A Weighted Fat-Tree Routing Algorithm for Efficient Load-Balancing in Infini Band Enterprise Clusters

Infini Band (IB) has become a popular network interconnect for high performance computing (HPC) systems. Many of the large IB-based HPC systems use some variant of the fat-tree topology to take advantage of the useful properties fat-trees offer. The fat-tree routing algorithm is one of the most efficient deterministic routing algorithms for fat-tree topologies. The algorithm ensures that the number of routes assigned to each link are balanced across the fabric. However, one problem with its load-balancing technique is that it assumes uniform traffic distribution in the network. When routes towards nodes that mainly consume large amount of data are assigned to share links in the fabric while alternative links are underutilized, sub-optimal network throughput is obtained. Also, as the fat tree algorithm routes nodes according to the indexing order, the performance may differ for two systems cabled in the exact same way. In this paper, we propose wFatTree, a novel fat-tree routing algorithm, which considers node traffic characteristics to balance load across the network links more evenly, and with predictable network performance. Our experiments and simulations show an improvement of up to 60% in total network throughput on large fat-tree installations when using wFatTree routing. Furthermore, wFatTree can also be used to prioritize traffic flowing towards the critical nodes in the network.

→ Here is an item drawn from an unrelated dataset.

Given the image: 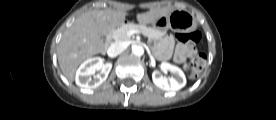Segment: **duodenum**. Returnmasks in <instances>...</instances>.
<instances>
[{"label": "duodenum", "mask_w": 276, "mask_h": 120, "mask_svg": "<svg viewBox=\"0 0 276 120\" xmlns=\"http://www.w3.org/2000/svg\"><path fill=\"white\" fill-rule=\"evenodd\" d=\"M125 24H126V21L124 20V21H121V22L118 24V26H123V25H125ZM113 34H114V31H113V30L109 31V32L106 34V37H105V42H106V44H110V43H111V41L113 40Z\"/></svg>", "instance_id": "duodenum-1"}]
</instances>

Combining Congested-Flow Isolation and Injection Throttling in HPC Interconnection Networks

Existing congestion control mechanisms in interconnects can be divided into two general approaches. One is to throttle traffic injection at the sources that contribute to congestion, and the other is to isolate the congested traffic in specially designated resources. These two approaches have different, but non-overlapping weaknesses. In this paper we present in detail a method that combines injection throttling and congested-flow isolation. Through simulation studies we first demonstrate the respective flaws of the injection throttling and of flow isolation. Thereafter we show that our combined method extracts the best of both approaches in the sense that it gives fast reaction to congestion, it is scalable and it has good fairness properties with respect to the congested flows.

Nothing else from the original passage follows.